### Exercise details:
Please set down, exactly, the line with "dos jogos e" and all lines that follow it through the end of the records below.

### Stored data entries:
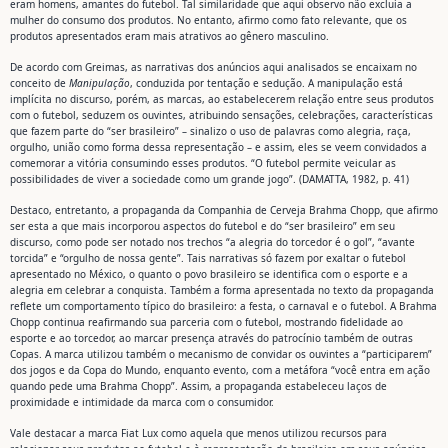
eram homens, amantes do futebol. Tal similaridade que aqui observo não excluía a
mulher do consumo dos produtos. No entanto, afirmo como fato relevante, que os
produtos apresentados eram mais atrativos ao gênero masculino.
De acordo com Greimas, as narrativas dos anúncios aqui analisados se encaixam no
conceito de
Manipulação
, conduzida por tentação e sedução. A manipulação está
implícita no discurso, porém, as marcas, ao estabelecerem relação entre seus produtos
com o futebol, seduzem os ouvintes, atribuindo sensações, celebrações, características
que fazem parte do “ser brasileiro” – sinalizo o uso de palavras como alegria, raça,
orgulho, união como forma dessa representação – e assim, eles se veem convidados a
comemorar a vitória consumindo esses produtos. “O futebol permite veicular as
possibilidades de viver a sociedade como um grande jogo”. (DAMATTA, 1982, p. 41)
Destaco, entretanto, a propaganda da Companhia de Cerveja Brahma Chopp, que afirmo
ser esta a que mais incorporou aspectos do futebol e do “ser brasileiro” em seu
discurso, como pode ser notado nos trechos “a alegria do torcedor é o gol”, “avante
torcida” e “orgulho de nossa gente”. Tais narrativas só fazem por exaltar o futebol
apresentado no México, o quanto o povo brasileiro se identifica com o esporte e a
alegria em celebrar a conquista. Também a forma apresentada no texto da propaganda
reflete um comportamento típico do brasileiro: a festa, o carnaval e o futebol. A Brahma
Chopp continua reafirmando sua parceria com o futebol, mostrando fidelidade ao
esporte e ao torcedor, ao marcar presença através do patrocínio também de outras
Copas. A marca utilizou também o mecanismo de convidar os ouvintes a “participarem”
dos jogos e da Copa do Mundo, enquanto evento, com a metáfora “você entra em ação
quando pede uma Brahma Chopp”. Assim, a propaganda estabeleceu laços de
proximidade e intimidade da marca com o consumidor.
Vale destacar a marca Fiat Lux como aquela que menos utilizou recursos para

### Answer below:
dos jogos e da Copa do Mundo, enquanto evento, com a metáfora “você entra em ação
quando pede uma Brahma Chopp”. Assim, a propaganda estabeleceu laços de
proximidade e intimidade da marca com o consumidor.
Vale destacar a marca Fiat Lux como aquela que menos utilizou recursos para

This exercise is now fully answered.